Matrix name # Rows Nnz M Nnz/row Max Nnz/row Nnz M^2 Nnz M + M^2
0 DIMACS10/wing 62,032 243,088 3.9 4 714,200 917,178
1 DIMACS10/luxembourg_osm 114,599 239,332 2.0 6 393,261 632,185
2 SNAP/amazon0312 400,727 3,200,440 7.9 10 14,390,544 14,968,909
3 LAW/amazon-2008 735,323 5,158,388 7.0 10 25,366,745 26,402,678
4 SNAP/web-Google 916,428 5,105,039 5.5 456 29,710,164 30,811,855
5 SNAP/roadNet-PA 1,090,920 3,083,796 2.8 9 7,238,920 9,931,528
6 SNAP/roadNet-TX 1,393,383 3,843,320 2.7 12 8,903,897 12,264,987
7 DIMACS10/belgium_osm 1,441,295 3,099,940 2.1 10 5,323,073 8,408,599
8 SNAP/roadNet-CA 1,971,281 5,533,214 2.8 12 12,908,450 17,743,342
9 DIMACS10/netherlands_osm 2,216,688 4,882,476 2.2 7 8,755,758 13,626,132

Results

For performance evaluation, PC with Ubuntu 20.04 installed was used.
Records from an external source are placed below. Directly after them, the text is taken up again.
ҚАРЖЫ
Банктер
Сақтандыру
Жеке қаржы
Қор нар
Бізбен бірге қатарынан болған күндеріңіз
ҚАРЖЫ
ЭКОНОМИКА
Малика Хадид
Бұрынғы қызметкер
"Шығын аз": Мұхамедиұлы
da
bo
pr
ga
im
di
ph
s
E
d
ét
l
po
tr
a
It had Intel core i7-6700 CPU, 3.40GHz, DDR4 64Gb RAM and GeForce GTX 1070 GPU with 8Gb VRAM. Only the execution time of the operations themselves was measured. The actual data were assumed to be loaded into the VRAM or RAM respectively in the appropriate format, required for the target tested framework.
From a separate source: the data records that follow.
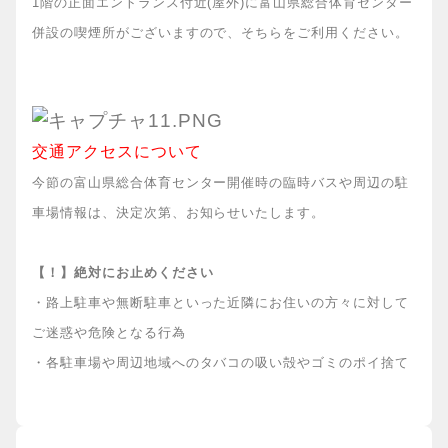
1階の正面エントランス付近(屋外)に富山県総合体育センター
併設の喫煙所がございますので、そちらをご利用ください。
交通アクセスについて
今節の富山県総合体育センター開催時の臨時バスや周辺の駐
車場情報は、決定次第、お知らせいたします。
【！】絶対にお止めください
・路上駐車や無断駐車といった近隣にお住いの方々に対して
ご迷惑や危険となる行為
・各駐車場や周辺地域へのタバコの吸い殻やゴミのポイ捨て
Matrix-matrix multiplication evaluation results.
Time in milliseconds, Memory in megabytes.

cuBool clBool CUSP cuSPARSE clSPARSE SuiteSparse
M Time&Mem Time&Mem Time&Mem Time&Mem Time&Mem Time&Mem
0 1.9 93 1.9 89 5.2 125 20.1 155 4.9 105 7.9 22
1 2.4 91 2.0 89 3.7 111 1.7 151 6.9 97 3.1 169
2 23.2 165 55.5 163 108.5 897 412.8 301 52.2 459 257.6 283
3 33.3 225 82.1 221 172.0 1409 184.8 407 77.4 701 369.5 319
4 41.8 241 127.6 239 246.2 1717 4761.3 439 207.5 1085 673.3 318
5 18.1 157 14.2 153 42.1 481 37.5 247 56.6 283 66.6 294
6 22.6 167 16.9 165 53.1 581 46.7 271 70.4 329 80.7 328
7 23.2 151 16.9 159 32.9 397 26.7 235 68.2 259 56.9 302
8 32.0 199 23.4 211 74.4 771 65.8 325 98.2 433 114.5 344
9 35.3 191 24.9 189 51.0 585 51.4 291 102.8 361 90.9 311

Element-wise matrix-matrix addition evaluation results.
Time in milliseconds, Memory in megabytes.
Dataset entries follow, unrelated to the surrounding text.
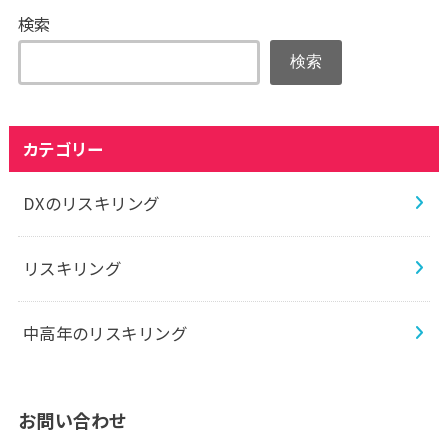
検索
検索
カテゴリー
DXのリスキリング
リスキリング
中高年のリスキリング
お問い合わせ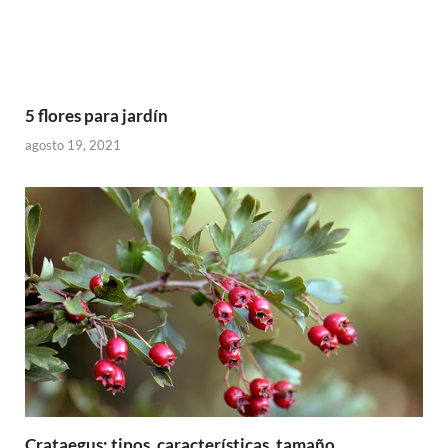
5 flores para jardín
agosto 19, 2021
Crataegus: tipos, características, tamaño,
cuBool clBool CUSP cuSPARSE clSPARSE SuiteSparse
M Time&Mem Time&Mem Time&Mem Time&Mem Time&Mem Time&Mem
0 1.1 95 1.9 105 1.4 105 2.4 163 - - 2.3 176
1 1.7 95 1.6 109 1.0 97 0.8 151 - - 1.6 174
2 11.4 221 23.8 543 16.2 455 24.3 405 - - 37.2 297
3 17.5 323 35.4 877 29.5 723 27.2 595 - - 64.8 319
4 24.8 355 43.1 989 31.9 815 89.0 659 - - 77.5 318
5 16.9 189 12.5 359 11.2 329 11.6 317 - - 36.6 287
6 19.6 209 15.4 429 14.5 385 16.9 357 - - 45.3 319
7 19.5 179 10.5 321 10.2 303 10.5 297 - - 28.5 302
8 30.5 259 22.4 579 19.4 513 20.2 447 - - 65.2 331
9 30.1 233 18.6 457 14.8 423 18.3 385 - - 50.2 311

Known issues

  • clSPARSE based matrix-matrix multiplication benchmark crashes in Release Mode with error: terminate called after throwing an instance of 'std::bad_cast' what(): std::bad_cast

License

This project is licensed under MIT license. Full license text can be found in the license file. For the detailed license information of the dependencies refer to these third party projects official web pages.